Abundant 'Square Pegs'
Date: Jun 28 2006
One of the oldest cliches in the world concerns trying to fit a square peg in a round hole. Well, quite a few of the questions we get here involve exactly that. Recently, for instance, I was asked by a subscriber to suggest some loads for Ramshot TAC in the .50 BMG cartridge. Why? The inquirer had a whole bunch of TAC, and he'd just bought a .50 BMG.
This is like trying to pound an octagonal peg into a screw hole. TAC is a medium-burning rate powder, about like IMR-4895. It's designed, like IMR-4895, to work in moderate capacity cartridges with medium-weight bullets. Ideal combinations are the .223 Remington with 50-grain bullets or the .308 Winchester with 150-grain bullets.

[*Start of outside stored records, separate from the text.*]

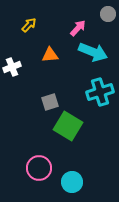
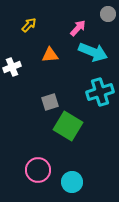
pink circle: moved 1 px left, 2 px down
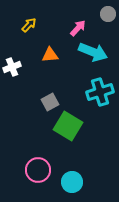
gray square: rotated 12 degrees counterclockwise
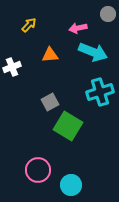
pink arrow: rotated 144 degrees counterclockwise
cyan circle: moved 1 px left, 3 px down
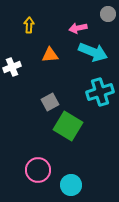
yellow arrow: rotated 42 degrees counterclockwise
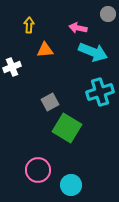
pink arrow: rotated 24 degrees clockwise
orange triangle: moved 5 px left, 5 px up
green square: moved 1 px left, 2 px down
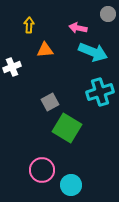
pink circle: moved 4 px right
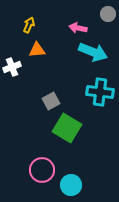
yellow arrow: rotated 21 degrees clockwise
orange triangle: moved 8 px left
cyan cross: rotated 24 degrees clockwise
gray square: moved 1 px right, 1 px up
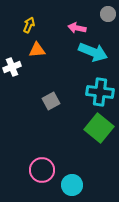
pink arrow: moved 1 px left
green square: moved 32 px right; rotated 8 degrees clockwise
cyan circle: moved 1 px right
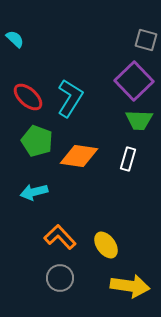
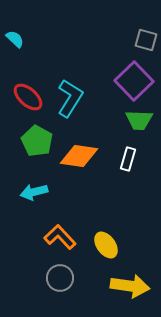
green pentagon: rotated 8 degrees clockwise
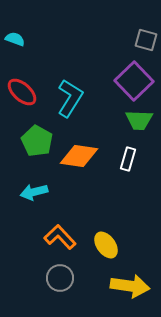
cyan semicircle: rotated 24 degrees counterclockwise
red ellipse: moved 6 px left, 5 px up
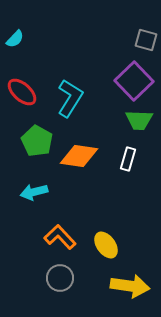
cyan semicircle: rotated 114 degrees clockwise
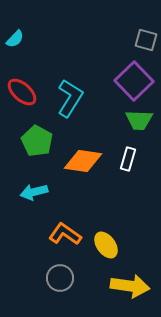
orange diamond: moved 4 px right, 5 px down
orange L-shape: moved 5 px right, 3 px up; rotated 12 degrees counterclockwise
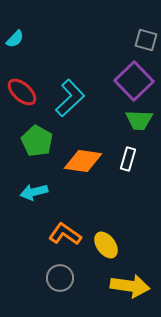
cyan L-shape: rotated 15 degrees clockwise
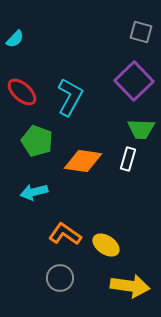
gray square: moved 5 px left, 8 px up
cyan L-shape: moved 1 px up; rotated 18 degrees counterclockwise
green trapezoid: moved 2 px right, 9 px down
green pentagon: rotated 8 degrees counterclockwise
yellow ellipse: rotated 20 degrees counterclockwise
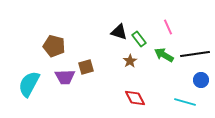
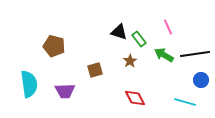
brown square: moved 9 px right, 3 px down
purple trapezoid: moved 14 px down
cyan semicircle: rotated 144 degrees clockwise
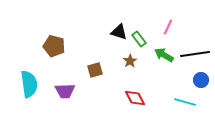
pink line: rotated 49 degrees clockwise
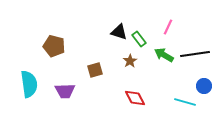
blue circle: moved 3 px right, 6 px down
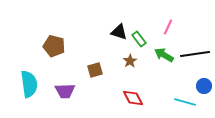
red diamond: moved 2 px left
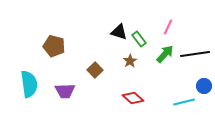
green arrow: moved 1 px right, 1 px up; rotated 102 degrees clockwise
brown square: rotated 28 degrees counterclockwise
red diamond: rotated 20 degrees counterclockwise
cyan line: moved 1 px left; rotated 30 degrees counterclockwise
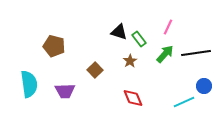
black line: moved 1 px right, 1 px up
red diamond: rotated 25 degrees clockwise
cyan line: rotated 10 degrees counterclockwise
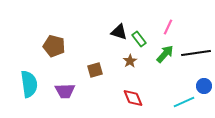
brown square: rotated 28 degrees clockwise
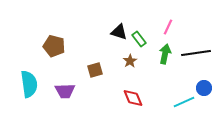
green arrow: rotated 30 degrees counterclockwise
blue circle: moved 2 px down
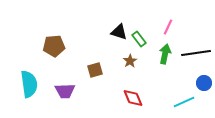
brown pentagon: rotated 20 degrees counterclockwise
blue circle: moved 5 px up
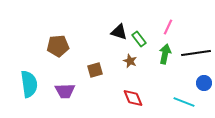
brown pentagon: moved 4 px right
brown star: rotated 16 degrees counterclockwise
cyan line: rotated 45 degrees clockwise
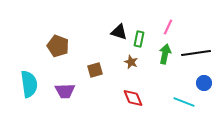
green rectangle: rotated 49 degrees clockwise
brown pentagon: rotated 25 degrees clockwise
brown star: moved 1 px right, 1 px down
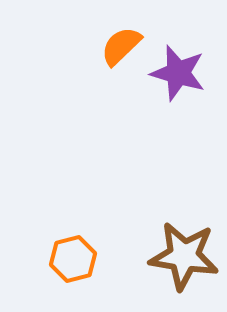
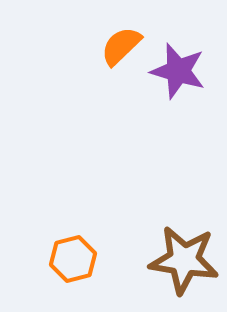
purple star: moved 2 px up
brown star: moved 4 px down
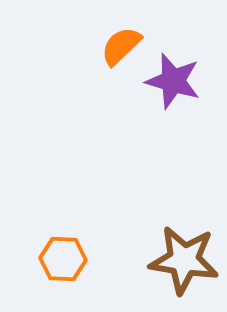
purple star: moved 5 px left, 10 px down
orange hexagon: moved 10 px left; rotated 18 degrees clockwise
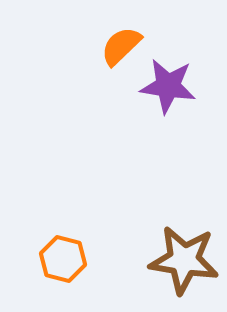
purple star: moved 5 px left, 5 px down; rotated 8 degrees counterclockwise
orange hexagon: rotated 12 degrees clockwise
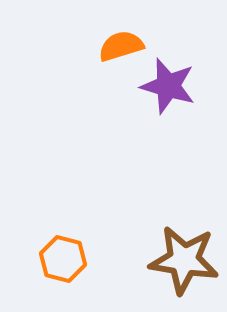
orange semicircle: rotated 27 degrees clockwise
purple star: rotated 8 degrees clockwise
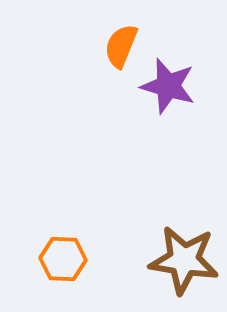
orange semicircle: rotated 51 degrees counterclockwise
orange hexagon: rotated 12 degrees counterclockwise
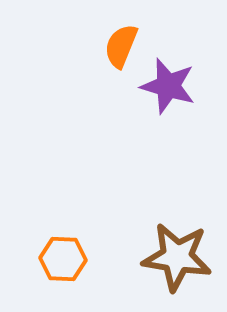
brown star: moved 7 px left, 3 px up
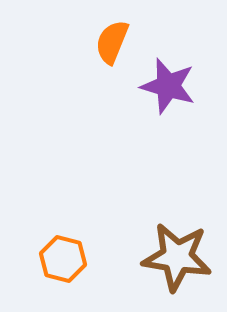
orange semicircle: moved 9 px left, 4 px up
orange hexagon: rotated 12 degrees clockwise
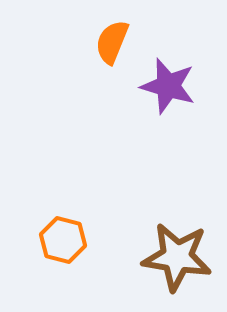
orange hexagon: moved 19 px up
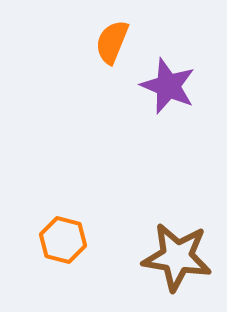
purple star: rotated 6 degrees clockwise
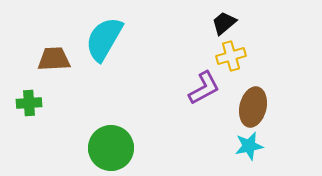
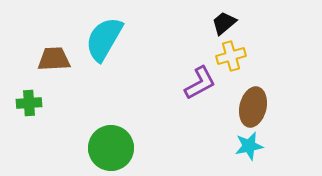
purple L-shape: moved 4 px left, 5 px up
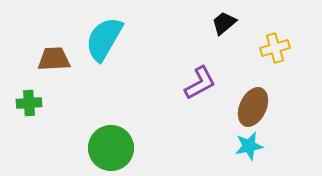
yellow cross: moved 44 px right, 8 px up
brown ellipse: rotated 12 degrees clockwise
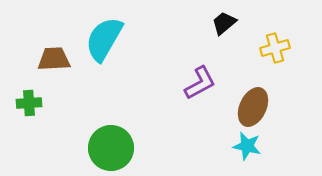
cyan star: moved 2 px left; rotated 24 degrees clockwise
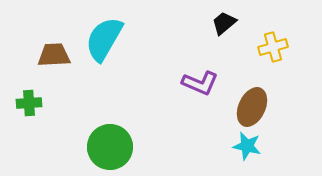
yellow cross: moved 2 px left, 1 px up
brown trapezoid: moved 4 px up
purple L-shape: rotated 51 degrees clockwise
brown ellipse: moved 1 px left
green circle: moved 1 px left, 1 px up
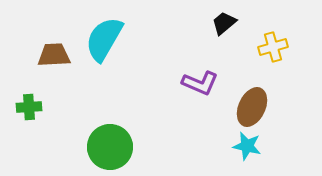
green cross: moved 4 px down
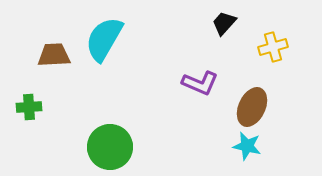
black trapezoid: rotated 8 degrees counterclockwise
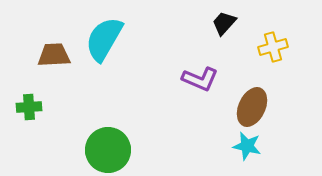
purple L-shape: moved 4 px up
green circle: moved 2 px left, 3 px down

The .50 BMG is a huge cartridge that shoots very heavy bullets that are quite long even for .50 caliber. Consequently even powders we normally think of as very slowburning (such as IMR-7828, Hodgdon Retumbo or Ramshot Magnum) don't work very well in the .50 BMG. It's so specialized, in fact, that Hodgdon even developed its own powder specifically for use in the cartridge. It's named, oddly enough, Hodgdon H-50BMG.
At the other end of the spectrum, I've also gotten requests for loading data with H-4831 (a fairly slow powder) in cartridges like the .30-30. Why? You guessed it: The reloader had a lot of H-4831. Yeah, you can fill a .30-30 case with H-4831, and stuff a bullet on top of it, but the velocity will be really, really low, because only perhaps 50 percent of the powder's energy will be used.
Accuracy will also probably be lousy. Most powders are designed to burn most consistently at certain pressures. If they're burned at 25,000 psi rather than 55,000 psi, they'll probably produce erratic velocities – and a lot of the powder won't be burned at all. It's simply a waste of good H-4831 to use it in a .30-30. Buy some IMR- 4895 or Ramshot TAC or some other appropriate powder for the .30-30 and save the H-4831 for your .270 Winchester or .300 WSM, where it works great.